Von Januar 2000 bis März 2003 ließ sich der Arzt - mit Hilfe eines Bankmitarbeiters, der das Vermögen der Frau seit 30 Jahren betreute - viermal beschenken. Nach Feststellungen des Landesberufsgerichts in Nordrhein-Westfalen erhielt der Mediziner insgesamt 362 000 Euro. Ob die Patientin bei den Schenkungen im Vollbesitz ihrer geistigen Kräfte war, daran bestanden ernsthafte Zweifel.

Der Neffe der Patientin zeigte den Arzt jedenfalls an, die Ermittlungen wegen Untreue und Betrugs wurden von der Staatsanwaltschaft jedoch eingestellt.

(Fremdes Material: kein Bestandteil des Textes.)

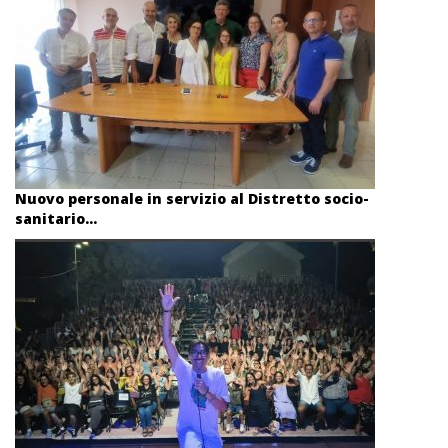
Nuovo personale in servizio al Distretto socio-
sanitario...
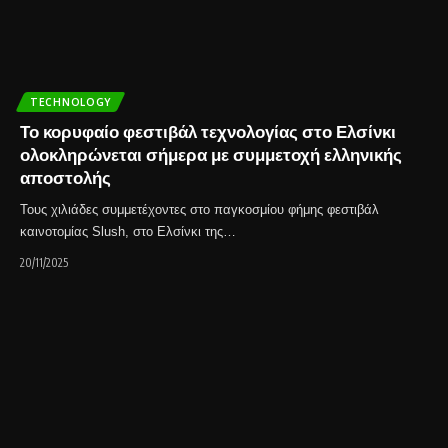
TECHNOLOGY
Το κορυφαίο φεστιβάλ τεχνολογίας στο Ελσίνκι
ολοκληρώνεται σήμερα με συμμετοχή ελληνικής
αποστολής
Τους χιλιάδες συμμετέχοντες στο παγκοσμίου φήμης φεστιβάλ
καινοτομίας Slush, στο Ελσίνκι της…
20/11/2025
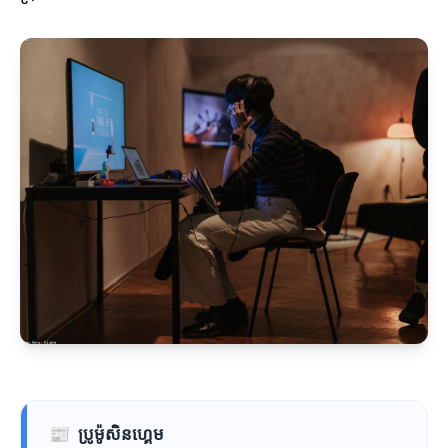
📰
ប្រូម៉ូសិនហ្គេម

Dagegen beantragte die Ärztekammer Westfalen-Lippe gegen den Kollegen die Eröffnung eines berufsgerichtlichen Verfahrens wegen Verstoßes gegen die Berufsordnung. Das Landesberufsgericht gab dem Antrag statt. Der Internist habe gegen Paragraf 32 der Berufsordnung verstoßen. Danach dürfen Ärzte keine größeren Geschenke annehmen, wenn der Eindruck erweckt wird, dass die ärztliche Entscheidung beeinflusst werden könnte.

Obwohl der Internist schon 2002 bei der Patientin Realitätsverlust diagnostiziert habe, habe er bei den späteren Schenkungen im Jahr 2003 nicht die Angehörigen informiert und eine Betreuung angeregt. "Dass er dies unterlassen hat, stützt den Eindruck, dass er in Erwartung der Schenkungen in der Unabhängigkeit seiner ärztlichen Entscheidungen beeinflusst gewesen ist", begründete das Gericht seine Entscheidung.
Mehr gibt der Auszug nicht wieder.